Transcribed page contents:
#####
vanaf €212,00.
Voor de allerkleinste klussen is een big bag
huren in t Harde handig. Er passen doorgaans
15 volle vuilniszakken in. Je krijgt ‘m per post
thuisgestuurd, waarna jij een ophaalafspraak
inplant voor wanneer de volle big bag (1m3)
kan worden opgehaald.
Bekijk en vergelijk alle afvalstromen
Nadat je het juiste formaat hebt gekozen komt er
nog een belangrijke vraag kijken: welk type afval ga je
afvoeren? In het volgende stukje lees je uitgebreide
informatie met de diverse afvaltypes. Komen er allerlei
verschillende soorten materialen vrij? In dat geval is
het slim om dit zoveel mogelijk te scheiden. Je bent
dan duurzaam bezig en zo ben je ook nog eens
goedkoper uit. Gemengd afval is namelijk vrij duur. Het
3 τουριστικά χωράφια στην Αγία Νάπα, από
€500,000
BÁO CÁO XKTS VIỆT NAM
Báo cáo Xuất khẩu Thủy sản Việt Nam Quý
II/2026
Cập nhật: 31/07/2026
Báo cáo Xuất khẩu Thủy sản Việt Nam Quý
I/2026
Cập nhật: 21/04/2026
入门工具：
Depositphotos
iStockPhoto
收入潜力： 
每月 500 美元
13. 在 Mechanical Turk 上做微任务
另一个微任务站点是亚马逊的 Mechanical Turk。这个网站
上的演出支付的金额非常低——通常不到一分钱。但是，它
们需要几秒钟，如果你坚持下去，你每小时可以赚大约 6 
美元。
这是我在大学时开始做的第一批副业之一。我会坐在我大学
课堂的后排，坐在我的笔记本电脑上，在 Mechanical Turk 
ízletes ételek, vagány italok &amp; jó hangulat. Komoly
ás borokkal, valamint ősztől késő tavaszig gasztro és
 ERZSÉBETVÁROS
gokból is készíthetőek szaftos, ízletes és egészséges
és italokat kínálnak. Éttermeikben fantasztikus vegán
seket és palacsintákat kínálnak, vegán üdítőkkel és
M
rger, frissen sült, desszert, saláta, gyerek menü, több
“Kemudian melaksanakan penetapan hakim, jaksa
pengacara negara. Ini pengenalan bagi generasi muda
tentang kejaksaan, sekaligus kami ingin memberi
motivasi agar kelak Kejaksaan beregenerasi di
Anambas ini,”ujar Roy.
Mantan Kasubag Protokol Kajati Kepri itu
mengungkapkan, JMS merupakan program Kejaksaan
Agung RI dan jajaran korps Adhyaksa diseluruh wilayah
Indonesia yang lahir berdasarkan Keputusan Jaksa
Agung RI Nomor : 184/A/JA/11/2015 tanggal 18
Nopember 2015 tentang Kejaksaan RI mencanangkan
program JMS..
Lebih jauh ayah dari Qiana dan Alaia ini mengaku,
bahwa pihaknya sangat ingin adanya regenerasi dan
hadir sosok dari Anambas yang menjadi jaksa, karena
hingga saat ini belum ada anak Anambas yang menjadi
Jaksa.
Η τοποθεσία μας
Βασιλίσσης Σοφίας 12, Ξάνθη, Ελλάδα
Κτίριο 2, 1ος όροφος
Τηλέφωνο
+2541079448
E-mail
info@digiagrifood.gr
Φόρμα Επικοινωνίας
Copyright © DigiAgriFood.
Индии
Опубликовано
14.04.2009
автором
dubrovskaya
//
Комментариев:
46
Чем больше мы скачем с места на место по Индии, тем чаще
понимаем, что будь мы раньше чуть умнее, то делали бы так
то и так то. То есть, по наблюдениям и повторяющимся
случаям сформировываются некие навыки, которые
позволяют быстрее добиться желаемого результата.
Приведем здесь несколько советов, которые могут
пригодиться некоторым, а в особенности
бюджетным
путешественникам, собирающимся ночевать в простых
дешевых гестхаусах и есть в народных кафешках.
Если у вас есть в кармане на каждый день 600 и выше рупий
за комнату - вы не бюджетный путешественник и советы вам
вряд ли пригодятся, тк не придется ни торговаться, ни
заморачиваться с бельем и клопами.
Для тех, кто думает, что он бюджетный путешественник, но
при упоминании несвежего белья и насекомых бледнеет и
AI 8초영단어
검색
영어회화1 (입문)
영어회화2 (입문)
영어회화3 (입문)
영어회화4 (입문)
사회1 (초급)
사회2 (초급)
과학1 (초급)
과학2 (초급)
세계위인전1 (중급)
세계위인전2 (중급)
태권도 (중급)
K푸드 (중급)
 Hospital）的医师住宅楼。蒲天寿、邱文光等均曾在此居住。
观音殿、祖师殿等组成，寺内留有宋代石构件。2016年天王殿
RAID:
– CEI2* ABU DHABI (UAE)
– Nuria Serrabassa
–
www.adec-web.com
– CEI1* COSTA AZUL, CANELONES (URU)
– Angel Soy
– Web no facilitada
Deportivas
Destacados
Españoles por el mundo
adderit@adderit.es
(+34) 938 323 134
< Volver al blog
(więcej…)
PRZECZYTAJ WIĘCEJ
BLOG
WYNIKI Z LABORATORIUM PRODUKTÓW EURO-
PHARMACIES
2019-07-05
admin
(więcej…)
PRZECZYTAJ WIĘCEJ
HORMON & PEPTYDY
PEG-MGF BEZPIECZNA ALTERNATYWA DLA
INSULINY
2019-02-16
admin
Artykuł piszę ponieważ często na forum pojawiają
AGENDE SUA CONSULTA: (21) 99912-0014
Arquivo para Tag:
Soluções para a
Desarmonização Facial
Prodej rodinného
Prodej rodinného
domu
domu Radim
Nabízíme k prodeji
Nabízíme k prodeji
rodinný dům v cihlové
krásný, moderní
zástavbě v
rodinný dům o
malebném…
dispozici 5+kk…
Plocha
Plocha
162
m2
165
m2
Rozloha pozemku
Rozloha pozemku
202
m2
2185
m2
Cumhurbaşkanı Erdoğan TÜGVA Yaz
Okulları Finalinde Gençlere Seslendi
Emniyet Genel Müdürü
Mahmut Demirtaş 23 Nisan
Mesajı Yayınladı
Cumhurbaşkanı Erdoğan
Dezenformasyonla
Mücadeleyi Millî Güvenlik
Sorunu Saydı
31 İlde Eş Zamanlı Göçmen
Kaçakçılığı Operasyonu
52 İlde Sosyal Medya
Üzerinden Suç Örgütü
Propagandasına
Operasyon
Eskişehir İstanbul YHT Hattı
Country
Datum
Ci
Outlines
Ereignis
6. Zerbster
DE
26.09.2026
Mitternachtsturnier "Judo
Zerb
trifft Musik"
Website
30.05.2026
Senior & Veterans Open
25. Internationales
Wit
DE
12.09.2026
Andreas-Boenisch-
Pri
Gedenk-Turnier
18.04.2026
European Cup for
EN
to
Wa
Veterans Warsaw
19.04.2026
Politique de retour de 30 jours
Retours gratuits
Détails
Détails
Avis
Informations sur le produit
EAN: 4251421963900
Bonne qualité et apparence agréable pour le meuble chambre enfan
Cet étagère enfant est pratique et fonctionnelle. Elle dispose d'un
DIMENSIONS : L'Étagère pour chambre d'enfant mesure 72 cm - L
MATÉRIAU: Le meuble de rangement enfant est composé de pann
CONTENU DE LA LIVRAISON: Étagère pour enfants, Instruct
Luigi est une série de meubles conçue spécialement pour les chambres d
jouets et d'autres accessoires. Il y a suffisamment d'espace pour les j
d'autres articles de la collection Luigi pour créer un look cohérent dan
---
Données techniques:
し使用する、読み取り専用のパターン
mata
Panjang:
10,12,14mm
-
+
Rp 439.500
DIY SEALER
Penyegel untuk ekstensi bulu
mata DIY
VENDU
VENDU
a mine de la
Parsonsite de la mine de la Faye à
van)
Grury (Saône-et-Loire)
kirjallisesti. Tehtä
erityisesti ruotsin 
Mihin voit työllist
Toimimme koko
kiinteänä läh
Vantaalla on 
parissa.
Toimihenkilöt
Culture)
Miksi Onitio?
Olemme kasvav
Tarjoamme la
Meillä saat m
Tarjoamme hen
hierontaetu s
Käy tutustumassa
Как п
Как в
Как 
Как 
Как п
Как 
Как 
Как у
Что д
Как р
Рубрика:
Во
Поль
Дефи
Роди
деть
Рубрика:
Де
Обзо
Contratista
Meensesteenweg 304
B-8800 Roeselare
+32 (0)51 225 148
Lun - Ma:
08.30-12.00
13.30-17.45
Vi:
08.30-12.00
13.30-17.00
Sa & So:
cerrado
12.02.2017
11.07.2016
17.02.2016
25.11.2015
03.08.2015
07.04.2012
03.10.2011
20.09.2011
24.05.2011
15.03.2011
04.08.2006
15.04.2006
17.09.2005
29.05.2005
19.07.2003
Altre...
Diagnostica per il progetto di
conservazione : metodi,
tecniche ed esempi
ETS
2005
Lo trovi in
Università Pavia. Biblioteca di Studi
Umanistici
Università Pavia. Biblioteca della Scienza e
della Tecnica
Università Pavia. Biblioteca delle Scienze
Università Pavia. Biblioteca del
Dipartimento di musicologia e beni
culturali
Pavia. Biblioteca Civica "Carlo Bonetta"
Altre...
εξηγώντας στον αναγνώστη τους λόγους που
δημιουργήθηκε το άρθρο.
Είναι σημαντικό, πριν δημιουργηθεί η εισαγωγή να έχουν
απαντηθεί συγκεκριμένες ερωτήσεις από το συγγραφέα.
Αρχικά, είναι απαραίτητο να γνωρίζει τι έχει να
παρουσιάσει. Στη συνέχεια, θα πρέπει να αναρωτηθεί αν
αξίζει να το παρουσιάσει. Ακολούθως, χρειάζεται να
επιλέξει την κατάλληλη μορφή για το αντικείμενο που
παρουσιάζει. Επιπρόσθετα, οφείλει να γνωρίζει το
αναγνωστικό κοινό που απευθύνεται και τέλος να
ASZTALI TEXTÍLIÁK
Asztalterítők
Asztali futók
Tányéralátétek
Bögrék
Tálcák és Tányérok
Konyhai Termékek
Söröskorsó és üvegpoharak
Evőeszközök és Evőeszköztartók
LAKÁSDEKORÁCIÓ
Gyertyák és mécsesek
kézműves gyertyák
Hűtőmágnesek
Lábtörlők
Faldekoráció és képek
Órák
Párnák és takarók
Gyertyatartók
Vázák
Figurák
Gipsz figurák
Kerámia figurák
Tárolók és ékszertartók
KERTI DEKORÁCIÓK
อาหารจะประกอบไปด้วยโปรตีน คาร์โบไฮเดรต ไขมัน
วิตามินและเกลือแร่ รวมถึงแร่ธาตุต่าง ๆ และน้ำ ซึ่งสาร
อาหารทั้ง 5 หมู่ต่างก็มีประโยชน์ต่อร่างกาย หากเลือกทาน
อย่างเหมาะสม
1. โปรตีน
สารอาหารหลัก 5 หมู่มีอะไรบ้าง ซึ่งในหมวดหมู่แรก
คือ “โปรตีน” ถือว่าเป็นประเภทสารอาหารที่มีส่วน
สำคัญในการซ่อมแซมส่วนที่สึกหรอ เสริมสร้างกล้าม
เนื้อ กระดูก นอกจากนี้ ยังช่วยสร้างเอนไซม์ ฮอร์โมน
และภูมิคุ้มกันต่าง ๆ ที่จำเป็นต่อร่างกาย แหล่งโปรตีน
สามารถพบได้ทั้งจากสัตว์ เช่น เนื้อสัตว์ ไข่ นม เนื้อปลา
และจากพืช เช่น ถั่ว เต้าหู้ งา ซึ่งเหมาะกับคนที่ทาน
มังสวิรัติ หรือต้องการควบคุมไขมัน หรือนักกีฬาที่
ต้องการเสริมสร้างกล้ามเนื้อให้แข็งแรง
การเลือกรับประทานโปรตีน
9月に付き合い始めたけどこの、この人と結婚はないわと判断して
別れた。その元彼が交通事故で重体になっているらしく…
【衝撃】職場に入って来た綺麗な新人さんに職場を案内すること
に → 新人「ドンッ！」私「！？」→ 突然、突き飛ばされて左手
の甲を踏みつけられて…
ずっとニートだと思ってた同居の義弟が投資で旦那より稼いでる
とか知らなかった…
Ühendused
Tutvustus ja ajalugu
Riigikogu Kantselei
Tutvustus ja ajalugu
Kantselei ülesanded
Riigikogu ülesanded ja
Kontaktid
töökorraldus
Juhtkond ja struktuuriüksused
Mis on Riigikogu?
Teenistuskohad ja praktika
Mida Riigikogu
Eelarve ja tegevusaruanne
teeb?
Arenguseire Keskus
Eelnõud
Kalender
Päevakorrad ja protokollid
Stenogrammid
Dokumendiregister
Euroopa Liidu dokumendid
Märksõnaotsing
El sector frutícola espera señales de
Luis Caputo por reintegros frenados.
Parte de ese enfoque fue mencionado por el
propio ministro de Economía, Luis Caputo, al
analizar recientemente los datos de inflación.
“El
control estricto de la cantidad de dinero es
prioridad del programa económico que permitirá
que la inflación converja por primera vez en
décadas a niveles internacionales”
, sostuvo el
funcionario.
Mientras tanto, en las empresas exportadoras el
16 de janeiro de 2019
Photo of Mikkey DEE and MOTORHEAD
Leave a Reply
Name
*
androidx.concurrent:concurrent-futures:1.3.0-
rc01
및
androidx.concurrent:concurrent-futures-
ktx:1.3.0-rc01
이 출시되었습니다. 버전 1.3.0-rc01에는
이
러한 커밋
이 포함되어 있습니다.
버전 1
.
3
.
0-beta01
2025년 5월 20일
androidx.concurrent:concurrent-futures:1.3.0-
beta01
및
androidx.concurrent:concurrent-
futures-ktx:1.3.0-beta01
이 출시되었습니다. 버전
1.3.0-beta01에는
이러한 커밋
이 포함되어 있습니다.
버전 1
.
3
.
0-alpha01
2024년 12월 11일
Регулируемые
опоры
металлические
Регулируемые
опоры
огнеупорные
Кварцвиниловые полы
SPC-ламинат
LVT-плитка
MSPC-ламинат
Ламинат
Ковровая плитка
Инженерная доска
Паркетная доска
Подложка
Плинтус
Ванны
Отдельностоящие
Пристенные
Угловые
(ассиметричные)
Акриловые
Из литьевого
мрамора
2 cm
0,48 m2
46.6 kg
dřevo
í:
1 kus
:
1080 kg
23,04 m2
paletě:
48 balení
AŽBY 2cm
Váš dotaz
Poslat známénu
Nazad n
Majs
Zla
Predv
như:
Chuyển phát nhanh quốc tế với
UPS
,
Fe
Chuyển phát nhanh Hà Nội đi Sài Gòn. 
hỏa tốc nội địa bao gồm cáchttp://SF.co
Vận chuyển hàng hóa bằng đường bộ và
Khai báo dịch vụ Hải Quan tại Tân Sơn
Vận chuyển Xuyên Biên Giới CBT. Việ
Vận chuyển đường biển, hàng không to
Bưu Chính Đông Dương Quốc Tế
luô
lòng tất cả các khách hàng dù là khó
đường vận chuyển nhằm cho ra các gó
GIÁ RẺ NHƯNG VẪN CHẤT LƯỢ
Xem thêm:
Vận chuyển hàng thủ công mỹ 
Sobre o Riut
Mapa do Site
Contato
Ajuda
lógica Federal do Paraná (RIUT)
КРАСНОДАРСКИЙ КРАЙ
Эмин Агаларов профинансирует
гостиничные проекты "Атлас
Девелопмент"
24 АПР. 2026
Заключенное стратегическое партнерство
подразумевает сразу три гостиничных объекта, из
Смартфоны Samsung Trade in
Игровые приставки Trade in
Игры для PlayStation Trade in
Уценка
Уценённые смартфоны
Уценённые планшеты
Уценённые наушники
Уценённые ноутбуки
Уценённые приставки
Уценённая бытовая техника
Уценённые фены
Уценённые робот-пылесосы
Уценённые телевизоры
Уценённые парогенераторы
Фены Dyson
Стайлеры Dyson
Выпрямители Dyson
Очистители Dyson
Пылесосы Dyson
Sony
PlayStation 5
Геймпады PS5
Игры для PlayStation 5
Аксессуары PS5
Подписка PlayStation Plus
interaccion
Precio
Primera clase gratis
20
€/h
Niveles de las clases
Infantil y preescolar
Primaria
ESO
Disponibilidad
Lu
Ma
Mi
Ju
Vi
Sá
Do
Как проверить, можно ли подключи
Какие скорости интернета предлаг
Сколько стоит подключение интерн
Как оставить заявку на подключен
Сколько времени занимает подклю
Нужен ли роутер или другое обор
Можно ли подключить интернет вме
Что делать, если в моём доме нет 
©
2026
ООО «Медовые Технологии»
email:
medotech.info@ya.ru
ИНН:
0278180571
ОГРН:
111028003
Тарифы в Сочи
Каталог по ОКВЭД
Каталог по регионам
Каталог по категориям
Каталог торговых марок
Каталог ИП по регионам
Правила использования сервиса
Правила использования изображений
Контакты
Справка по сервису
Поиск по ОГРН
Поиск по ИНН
#####
» **YOUR ASSIGNMENT**: Note every line of the records that holds the word "Индии", and copy it.

» **YOUR SOLUTION**:
Индии
Чем больше мы скачем с места на место по Индии, тем чаще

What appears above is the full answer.